CRC error calcs spreasheet showing xlPrecision use

These values are very small. It might be thought that these are as close to zero as makes no practical difference, but that is not true because they have a real-world impact. Prof. Koopman works in field of safety critical systems such as aviation and self driving cars, and in these areas we have to keep the probability of possibly fatal accidents down to very low numbers across all deployed systems and for many operating years. These two factors multiply up the number of incidents so we need to start from a low base rate. He says the catastrophic failure probability limit given in FAA AC 25.1309 is 1e-9 per flight hour. This might seem low but compare it with 10,000 systems operating for 20 years continuously which is 1.75e9 item⋅hours.

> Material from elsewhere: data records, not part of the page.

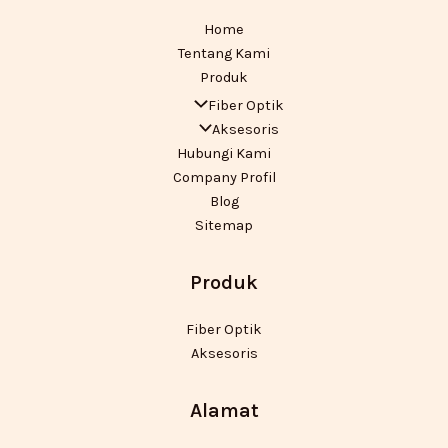
Home
Tentang Kami
Produk
Fiber Optik
Aksesoris
Hubungi Kami
Company Profil
Blog
Sitemap
Produk
Fiber Optik
Aksesoris
Alamat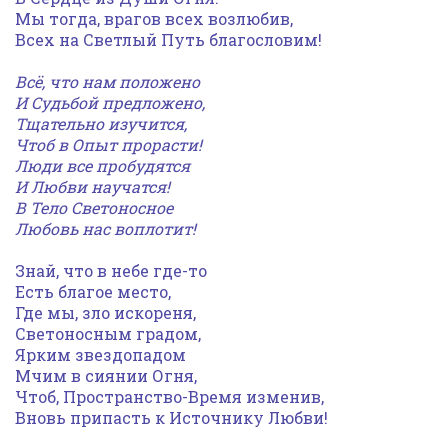
Мы тогда, врагов всех возлюбив,
Всех на Светлый Путь благословим!
Всё, что нам положено
И Судьбой предложено,
Тщательно изучится,
Чтоб в Опыт прорасти!
Люди все пробудятся
И Любви научатся!
В Тело Светоносное
Любовь нас воплотит!
Знай, что в небе где-то
Есть благое место,
Где мы, зло искореня,
Светоносным градом,
Ярким звездопадом
Мчим в сиянии Огня,
Чтоб, Пространство-Время изменив,
Вновь припасть к Источнику Любви!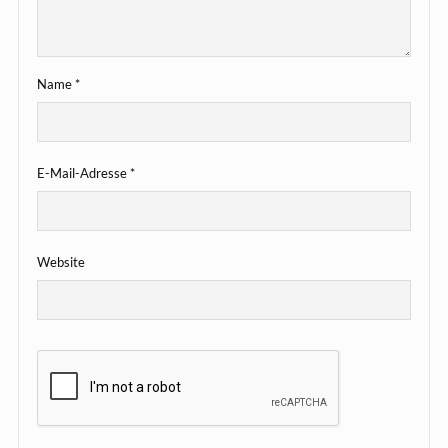
Name
*
E-Mail-Adresse
*
Website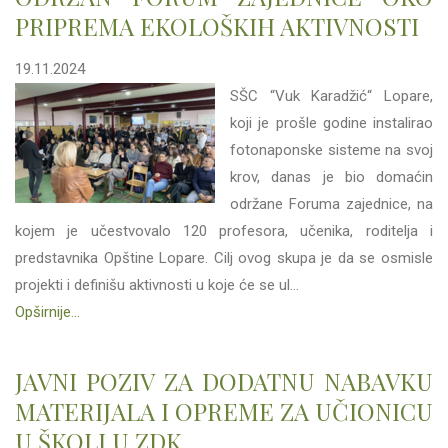
PRIPREMA EKOLOŠKIH AKTIVNOSTI
19.11.2024
SŠC “Vuk Karadžić“ Lopare,
koji je prošle godine instalirao
fotonaponske sisteme na svoj
krov, danas je bio domaćin
održane Foruma zajednice, na
kojem je učestvovalo 120 profesora, učenika, roditelja i
predstavnika Opštine Lopare. Cilj ovog skupa je da se osmisle
projekti i definišu aktivnosti u koje će se ul...
Opširnije...
JAVNI POZIV ZA DODATNU NABAVKU
MATERIJALA I OPREME ZA UČIONICU
U ŠKOLI U ZDK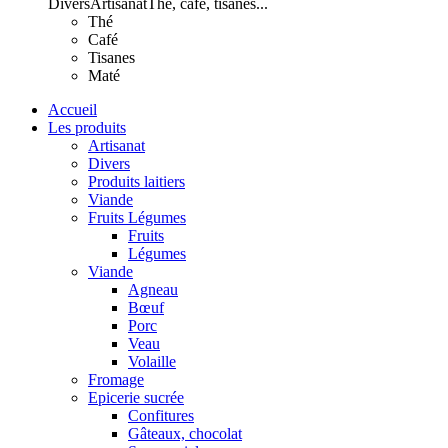
Divers
Artisanat
Thé, café, tisanes...
Thé
Café
Tisanes
Maté
Accueil
Les produits
Artisanat
Divers
Produits laitiers
Viande
Fruits Légumes
Fruits
Légumes
Viande
Agneau
Bœuf
Porc
Veau
Volaille
Fromage
Epicerie sucrée
Confitures
Gâteaux, chocolat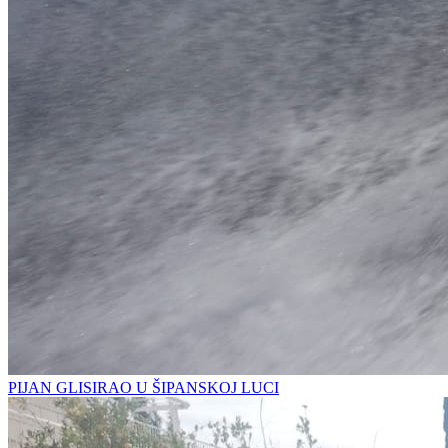
PIJAN GLISIRAO U ŠIPANSKOJ LUCI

Some examples of using CRCs to improve the undetected errors by a factor of ~50,000 or more are given in this spreadsheet on the ProbOfError page. Columns N and O are where the xlPrecision functions are required to avoid Excel's 15 digit precision completely destroying the results, and allows for a final improvement factor to be calculated. Bear in mind that Column G, undetected errors is from Koopman's Hamming Weight files and has to be looked up manually, in this version of the spreadsheet.

As Prof. Koopman says himself on page 45 of his report to the FAA

Note that these computations require care with regard to numerical accuracy. Spreadsheet arithmetic often gives inaccurate answers with large exponents. A more accurate numerical tool should be used when evaluating these probabilities.

xlPrecision gives you that increased precision, without you having to abandon the use of spreadsheets.